### Work instructions:
The pictures stay out. Please retype every line below exactly.

### Provided data:
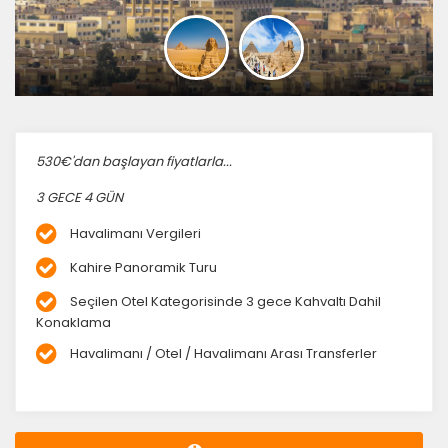
530€'dan başlayan fiyatlarla...
3 GECE 4 GÜN
Havalimanı Vergileri
Kahire Panoramik Turu
Seçilen Otel Kategorisinde 3 gece Kahvaltı Dahil
Konaklama
Havalimanı / Otel / Havalimanı Arası Transferler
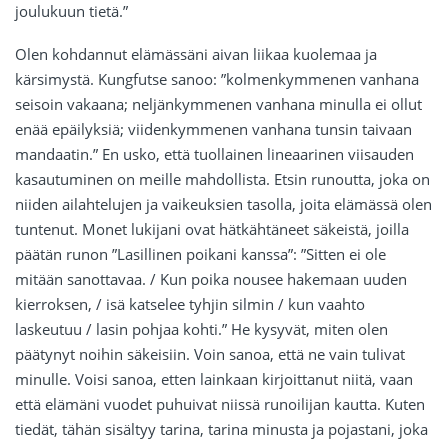
joulukuun tietä.”
Olen kohdannut elämässäni aivan liikaa kuolemaa ja
kärsimystä. Kungfutse sanoo: ”kolmenkymmenen vanhana
seisoin vakaana; neljänkymmenen vanhana minulla ei ollut
enää epäilyksiä; viidenkymmenen vanhana tunsin taivaan
mandaatin.” En usko, että tuollainen lineaarinen viisauden
kasautuminen on meille mahdollista. Etsin runoutta, joka on
niiden ailahtelujen ja vaikeuksien tasolla, joita elämässä olen
tuntenut. Monet lukijani ovat hätkähtäneet säkeistä, joilla
päätän runon ”Lasillinen poikani kanssa”: ”Sitten ei ole
mitään sanottavaa. / Kun poika nousee hakemaan uuden
kierroksen, / isä katselee tyhjin silmin / kun vaahto
laskeutuu / lasin pohjaa kohti.” He kysyvät, miten olen
päätynyt noihin säkeisiin. Voin sanoa, että ne vain tulivat
minulle. Voisi sanoa, etten lainkaan kirjoittanut niitä, vaan
että elämäni vuodet puhuivat niissä runoilijan kautta. Kuten
tiedät, tähän sisältyy tarina, tarina minusta ja pojastani, joka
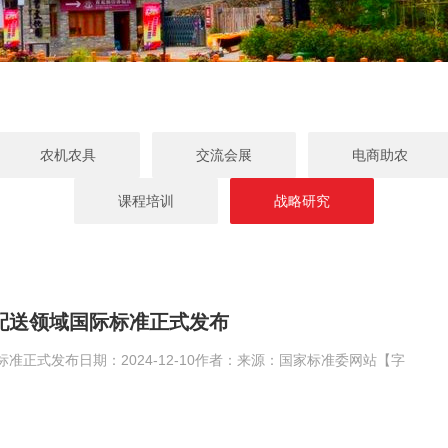
农机农具
交流会展
电商助农
课程培训
战略研究
配送领域国际标准正式发布
正式发布日期：2024-12-10作者：来源：国家标准委网站【字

### Answer box:
530€'dan başlayan fiyatlarla...
3 GECE 4 GÜN
Havalimanı Vergileri
Kahire Panoramik Turu
Seçilen Otel Kategorisinde 3 gece Kahvaltı Dahil
Konaklama
Havalimanı / Otel / Havalimanı Arası Transferler
joulukuun tietä.”
Olen kohdannut elämässäni aivan liikaa kuolemaa ja
kärsimystä. Kungfutse sanoo: ”kolmenkymmenen vanhana
seisoin vakaana; neljänkymmenen vanhana minulla ei ollut
enää epäilyksiä; viidenkymmenen vanhana tunsin taivaan
mandaatin.” En usko, että tuollainen lineaarinen viisauden
kasautuminen on meille mahdollista. Etsin runoutta, joka on
niiden ailahtelujen ja vaikeuksien tasolla, joita elämässä olen
tuntenut. Monet lukijani ovat hätkähtäneet säkeistä, joilla
päätän runon ”Lasillinen poikani kanssa”: ”Sitten ei ole
mitään sanottavaa. / Kun poika nousee hakemaan uuden
kierroksen, / isä katselee tyhjin silmin / kun vaahto
laskeutuu / lasin pohjaa kohti.” He kysyvät, miten olen
päätynyt noihin säkeisiin. Voin sanoa, että ne vain tulivat
minulle. Voisi sanoa, etten lainkaan kirjoittanut niitä, vaan
että elämäni vuodet puhuivat niissä runoilijan kautta. Kuten
tiedät, tähän sisältyy tarina, tarina minusta ja pojastani, joka
农机农具
交流会展
电商助农
课程培训
战略研究
配送领域国际标准正式发布
正式发布日期：2024-12-10作者：来源：国家标准委网站【字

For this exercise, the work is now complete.